Supplied material:
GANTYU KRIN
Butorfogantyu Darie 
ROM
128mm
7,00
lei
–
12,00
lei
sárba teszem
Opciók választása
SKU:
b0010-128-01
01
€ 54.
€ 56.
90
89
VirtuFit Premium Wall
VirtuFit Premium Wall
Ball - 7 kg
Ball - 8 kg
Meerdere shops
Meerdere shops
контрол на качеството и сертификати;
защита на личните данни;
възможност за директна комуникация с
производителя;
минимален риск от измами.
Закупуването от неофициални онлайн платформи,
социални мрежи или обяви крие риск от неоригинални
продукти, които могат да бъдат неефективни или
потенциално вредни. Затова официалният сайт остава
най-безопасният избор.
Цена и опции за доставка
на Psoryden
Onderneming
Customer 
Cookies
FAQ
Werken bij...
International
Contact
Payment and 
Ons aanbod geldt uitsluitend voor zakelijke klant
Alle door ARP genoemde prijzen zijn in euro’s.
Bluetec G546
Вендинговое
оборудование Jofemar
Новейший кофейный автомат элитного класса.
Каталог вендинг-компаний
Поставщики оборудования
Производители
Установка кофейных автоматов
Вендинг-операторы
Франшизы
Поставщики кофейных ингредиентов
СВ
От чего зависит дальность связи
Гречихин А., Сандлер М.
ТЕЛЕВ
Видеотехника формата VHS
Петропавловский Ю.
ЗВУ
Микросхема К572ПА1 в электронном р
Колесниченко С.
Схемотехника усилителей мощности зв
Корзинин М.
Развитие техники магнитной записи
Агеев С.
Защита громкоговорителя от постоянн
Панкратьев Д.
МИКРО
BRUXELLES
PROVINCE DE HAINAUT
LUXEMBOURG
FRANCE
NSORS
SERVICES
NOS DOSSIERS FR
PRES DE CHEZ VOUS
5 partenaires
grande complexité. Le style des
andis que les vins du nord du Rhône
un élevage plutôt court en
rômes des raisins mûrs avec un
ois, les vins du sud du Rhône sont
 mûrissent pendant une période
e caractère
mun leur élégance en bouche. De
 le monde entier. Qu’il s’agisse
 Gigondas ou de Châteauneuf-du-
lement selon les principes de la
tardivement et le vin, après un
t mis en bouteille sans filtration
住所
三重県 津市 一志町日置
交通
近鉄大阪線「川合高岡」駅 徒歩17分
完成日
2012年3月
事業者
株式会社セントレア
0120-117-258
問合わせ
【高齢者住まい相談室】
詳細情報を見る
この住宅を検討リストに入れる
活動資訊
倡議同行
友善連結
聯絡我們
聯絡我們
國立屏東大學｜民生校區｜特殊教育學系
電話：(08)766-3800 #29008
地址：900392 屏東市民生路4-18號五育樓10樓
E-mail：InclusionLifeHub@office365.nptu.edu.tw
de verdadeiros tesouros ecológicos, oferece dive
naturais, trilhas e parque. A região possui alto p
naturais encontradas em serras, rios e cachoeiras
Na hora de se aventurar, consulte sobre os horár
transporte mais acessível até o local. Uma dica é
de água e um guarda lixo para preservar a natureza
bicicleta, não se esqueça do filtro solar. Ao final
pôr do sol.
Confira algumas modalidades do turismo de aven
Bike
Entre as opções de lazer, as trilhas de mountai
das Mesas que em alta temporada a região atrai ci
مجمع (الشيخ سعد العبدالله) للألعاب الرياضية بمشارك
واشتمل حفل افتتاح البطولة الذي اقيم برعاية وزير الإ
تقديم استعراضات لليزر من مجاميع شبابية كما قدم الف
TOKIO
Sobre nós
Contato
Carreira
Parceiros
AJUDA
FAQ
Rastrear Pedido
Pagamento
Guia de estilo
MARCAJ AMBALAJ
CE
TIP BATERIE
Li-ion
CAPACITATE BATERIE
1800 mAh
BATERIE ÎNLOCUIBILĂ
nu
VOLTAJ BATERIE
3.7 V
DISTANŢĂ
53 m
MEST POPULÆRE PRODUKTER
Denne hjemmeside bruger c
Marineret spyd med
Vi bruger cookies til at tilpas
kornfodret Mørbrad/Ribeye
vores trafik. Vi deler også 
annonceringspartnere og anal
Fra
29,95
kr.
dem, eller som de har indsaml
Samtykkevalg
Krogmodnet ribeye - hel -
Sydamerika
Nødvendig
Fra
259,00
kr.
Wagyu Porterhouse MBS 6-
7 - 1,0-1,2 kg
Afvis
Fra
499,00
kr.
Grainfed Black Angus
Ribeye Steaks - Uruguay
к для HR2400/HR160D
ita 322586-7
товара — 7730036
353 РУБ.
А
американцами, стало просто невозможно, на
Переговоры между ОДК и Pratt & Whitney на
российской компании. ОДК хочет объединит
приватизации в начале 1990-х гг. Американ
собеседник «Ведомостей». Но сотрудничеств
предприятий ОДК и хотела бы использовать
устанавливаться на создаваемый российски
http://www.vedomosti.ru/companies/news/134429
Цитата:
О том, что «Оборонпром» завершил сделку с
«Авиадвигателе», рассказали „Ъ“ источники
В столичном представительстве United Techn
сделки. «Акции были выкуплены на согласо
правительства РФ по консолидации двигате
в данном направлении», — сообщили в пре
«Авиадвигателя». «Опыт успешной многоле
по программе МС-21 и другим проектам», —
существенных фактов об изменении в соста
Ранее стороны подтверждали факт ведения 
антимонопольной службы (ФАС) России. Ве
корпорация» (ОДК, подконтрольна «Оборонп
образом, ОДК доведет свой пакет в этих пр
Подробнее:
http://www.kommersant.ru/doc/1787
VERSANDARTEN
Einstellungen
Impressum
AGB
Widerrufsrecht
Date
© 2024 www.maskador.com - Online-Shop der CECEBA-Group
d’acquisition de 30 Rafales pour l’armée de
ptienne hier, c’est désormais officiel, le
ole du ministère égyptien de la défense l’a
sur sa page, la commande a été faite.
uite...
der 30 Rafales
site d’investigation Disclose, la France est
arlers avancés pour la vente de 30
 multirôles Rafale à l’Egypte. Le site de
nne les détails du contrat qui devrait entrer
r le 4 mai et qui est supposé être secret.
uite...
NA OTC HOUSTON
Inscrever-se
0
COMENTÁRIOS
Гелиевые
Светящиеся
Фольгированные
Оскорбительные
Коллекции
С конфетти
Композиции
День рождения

What you will do:
Please transcribe the entire listing exactly as given.

Exercise solution:
GANTYU KRIN
Butorfogantyu Darie 
ROM
128mm
7,00
lei
–
12,00
lei
sárba teszem
Opciók választása
SKU:
b0010-128-01
01
€ 54.
€ 56.
90
89
VirtuFit Premium Wall
VirtuFit Premium Wall
Ball - 7 kg
Ball - 8 kg
Meerdere shops
Meerdere shops
контрол на качеството и сертификати;
защита на личните данни;
възможност за директна комуникация с
производителя;
минимален риск от измами.
Закупуването от неофициални онлайн платформи,
социални мрежи или обяви крие риск от неоригинални
продукти, които могат да бъдат неефективни или
потенциално вредни. Затова официалният сайт остава
най-безопасният избор.
Цена и опции за доставка
на Psoryden
Onderneming
Customer 
Cookies
FAQ
Werken bij...
International
Contact
Payment and 
Ons aanbod geldt uitsluitend voor zakelijke klant
Alle door ARP genoemde prijzen zijn in euro’s.
Bluetec G546
Вендинговое
оборудование Jofemar
Новейший кофейный автомат элитного класса.
Каталог вендинг-компаний
Поставщики оборудования
Производители
Установка кофейных автоматов
Вендинг-операторы
Франшизы
Поставщики кофейных ингредиентов
СВ
От чего зависит дальность связи
Гречихин А., Сандлер М.
ТЕЛЕВ
Видеотехника формата VHS
Петропавловский Ю.
ЗВУ
Микросхема К572ПА1 в электронном р
Колесниченко С.
Схемотехника усилителей мощности зв
Корзинин М.
Развитие техники магнитной записи
Агеев С.
Защита громкоговорителя от постоянн
Панкратьев Д.
МИКРО
BRUXELLES
PROVINCE DE HAINAUT
LUXEMBOURG
FRANCE
NSORS
SERVICES
NOS DOSSIERS FR
PRES DE CHEZ VOUS
5 partenaires
grande complexité. Le style des
andis que les vins du nord du Rhône
un élevage plutôt court en
rômes des raisins mûrs avec un
ois, les vins du sud du Rhône sont
 mûrissent pendant une période
e caractère
mun leur élégance en bouche. De
 le monde entier. Qu’il s’agisse
 Gigondas ou de Châteauneuf-du-
lement selon les principes de la
tardivement et le vin, après un
t mis en bouteille sans filtration
住所
三重県 津市 一志町日置
交通
近鉄大阪線「川合高岡」駅 徒歩17分
完成日
2012年3月
事業者
株式会社セントレア
0120-117-258
問合わせ
【高齢者住まい相談室】
詳細情報を見る
この住宅を検討リストに入れる
活動資訊
倡議同行
友善連結
聯絡我們
聯絡我們
國立屏東大學｜民生校區｜特殊教育學系
電話：(08)766-3800 #29008
地址：900392 屏東市民生路4-18號五育樓10樓
E-mail：InclusionLifeHub@office365.nptu.edu.tw
de verdadeiros tesouros ecológicos, oferece dive
naturais, trilhas e parque. A região possui alto p
naturais encontradas em serras, rios e cachoeiras
Na hora de se aventurar, consulte sobre os horár
transporte mais acessível até o local. Uma dica é
de água e um guarda lixo para preservar a natureza
bicicleta, não se esqueça do filtro solar. Ao final
pôr do sol.
Confira algumas modalidades do turismo de aven
Bike
Entre as opções de lazer, as trilhas de mountai
das Mesas que em alta temporada a região atrai ci
مجمع (الشيخ سعد العبدالله) للألعاب الرياضية بمشارك
واشتمل حفل افتتاح البطولة الذي اقيم برعاية وزير الإ
تقديم استعراضات لليزر من مجاميع شبابية كما قدم الف
TOKIO
Sobre nós
Contato
Carreira
Parceiros
AJUDA
FAQ
Rastrear Pedido
Pagamento
Guia de estilo
MARCAJ AMBALAJ
CE
TIP BATERIE
Li-ion
CAPACITATE BATERIE
1800 mAh
BATERIE ÎNLOCUIBILĂ
nu
VOLTAJ BATERIE
3.7 V
DISTANŢĂ
53 m
MEST POPULÆRE PRODUKTER
Denne hjemmeside bruger c
Marineret spyd med
Vi bruger cookies til at tilpas
kornfodret Mørbrad/Ribeye
vores trafik. Vi deler også 
annonceringspartnere og anal
Fra
29,95
kr.
dem, eller som de har indsaml
Samtykkevalg
Krogmodnet ribeye - hel -
Sydamerika
Nødvendig
Fra
259,00
kr.
Wagyu Porterhouse MBS 6-
7 - 1,0-1,2 kg
Afvis
Fra
499,00
kr.
Grainfed Black Angus
Ribeye Steaks - Uruguay
к для HR2400/HR160D
ita 322586-7
товара — 7730036
353 РУБ.
А
американцами, стало просто невозможно, на
Переговоры между ОДК и Pratt & Whitney на
российской компании. ОДК хочет объединит
приватизации в начале 1990-х гг. Американ
собеседник «Ведомостей». Но сотрудничеств
предприятий ОДК и хотела бы использовать
устанавливаться на создаваемый российски
http://www.vedomosti.ru/companies/news/134429
Цитата:
О том, что «Оборонпром» завершил сделку с
«Авиадвигателе», рассказали „Ъ“ источники
В столичном представительстве United Techn
сделки. «Акции были выкуплены на согласо
правительства РФ по консолидации двигате
в данном направлении», — сообщили в пре
«Авиадвигателя». «Опыт успешной многоле
по программе МС-21 и другим проектам», —
существенных фактов об изменении в соста
Ранее стороны подтверждали факт ведения 
антимонопольной службы (ФАС) России. Ве
корпорация» (ОДК, подконтрольна «Оборонп
образом, ОДК доведет свой пакет в этих пр
Подробнее:
http://www.kommersant.ru/doc/1787
VERSANDARTEN
Einstellungen
Impressum
AGB
Widerrufsrecht
Date
© 2024 www.maskador.com - Online-Shop der CECEBA-Group
d’acquisition de 30 Rafales pour l’armée de
ptienne hier, c’est désormais officiel, le
ole du ministère égyptien de la défense l’a
sur sa page, la commande a été faite.
uite...
der 30 Rafales
site d’investigation Disclose, la France est
arlers avancés pour la vente de 30
 multirôles Rafale à l’Egypte. Le site de
nne les détails du contrat qui devrait entrer
r le 4 mai et qui est supposé être secret.
uite...
NA OTC HOUSTON
Inscrever-se
0
COMENTÁRIOS
Гелиевые
Светящиеся
Фольгированные
Оскорбительные
Коллекции
С конфетти
Композиции
День рождения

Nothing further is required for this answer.